[Opening Task material section]

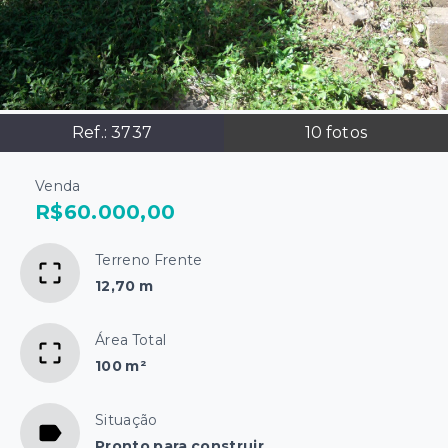
Ref.:
3737
10
fotos
Venda
R$60.000,00
Terreno Frente
12,70 m
Área Total
100 m²
Situação
Pronto para construir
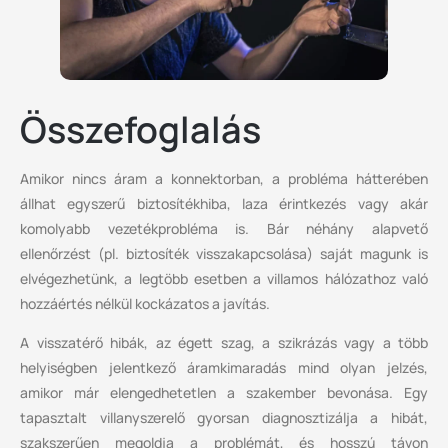
Összefoglalás
Amikor nincs áram a konnektorban, a probléma hátterében
állhat egyszerű biztosítékhiba, laza érintkezés vagy akár
komolyabb vezetékprobléma is. Bár néhány alapvető
ellenőrzést (pl. biztosíték visszakapcsolása) saját magunk is
elvégezhetünk, a legtöbb esetben a villamos hálózathoz való
hozzáértés nélkül kockázatos a javítás.
A visszatérő hibák, az égett szag, a szikrázás vagy a több
helyiségben jelentkező áramkimaradás mind olyan jelzés,
amikor már elengedhetetlen a szakember bevonása. Egy
tapasztalt villanyszerelő gyorsan diagnosztizálja a hibát,
szakszerűen megoldja a problémát, és hosszú távon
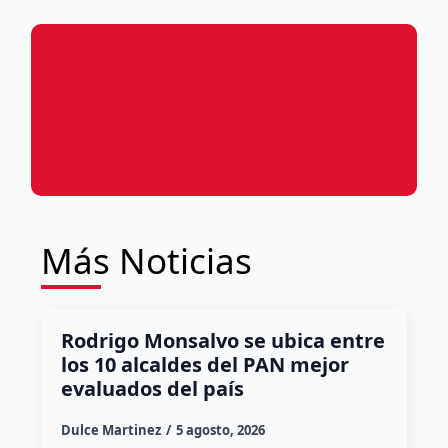
Más Noticias
Rodrigo Monsalvo se ubica entre
los 10 alcaldes del PAN mejor
evaluados del país
Dulce Martinez
5 agosto, 2026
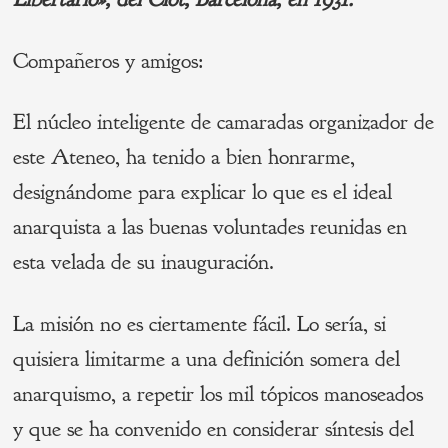
Compañeros y amigos:
El núcleo inteligente de camaradas organizador de
este Ateneo, ha tenido a bien honrarme,
designándome para explicar lo que es el ideal
anarquista a las buenas voluntades reunidas en
esta velada de su inauguración.
La misión no es ciertamente fácil. Lo sería, si
quisiera limitarme a una definición somera del
anarquismo, a repetir los mil tópicos manoseados
y que se ha convenido en considerar síntesis del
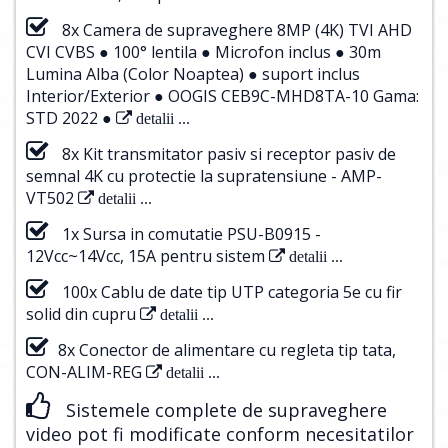
8x Camera de supraveghere 8MP (4K) TVI AHD
CVI CVBS ● 100° lentila ● Microfon inclus ● 30m
Lumina Alba (Color Noaptea) ● suport inclus
Interior/Exterior ● OOGIS CEB9C-MHD8TA-10 Gama:
STD 2022 ●
detalii ...
8x Kit transmitator pasiv si receptor pasiv de
semnal 4K cu protectie la supratensiune - AMP-
VT502
detalii ...
1x Sursa in comutatie PSU-B0915 -
12Vcc~14Vcc, 15A pentru sistem
detalii ...
100x Cablu de date tip UTP categoria 5e cu fir
solid din cupru
detalii ...
8x Conector de alimentare cu regleta tip tata,
CON-ALIM-REG
detalii ...
Sistemele complete de supraveghere
video pot fi modificate conform necesitatilor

[Closing Task material section]

Your task >> Among the entries above, locate the line with "Dulce Martinez" and the line with "Lumina Alba (Color Noaptea) ● suport inclus". Give those two lines and all lines between them again, exactly, leaving out the pictures.

Expected answer >>
Dulce Martinez
5 agosto, 2026
Compañeros y amigos:
El núcleo inteligente de camaradas organizador de
este Ateneo, ha tenido a bien honrarme,
designándome para explicar lo que es el ideal
anarquista a las buenas voluntades reunidas en
esta velada de su inauguración.
La misión no es ciertamente fácil. Lo sería, si
quisiera limitarme a una definición somera del
anarquismo, a repetir los mil tópicos manoseados
y que se ha convenido en considerar síntesis del
8x Camera de supraveghere 8MP (4K) TVI AHD
CVI CVBS ● 100° lentila ● Microfon inclus ● 30m
Lumina Alba (Color Noaptea) ● suport inclus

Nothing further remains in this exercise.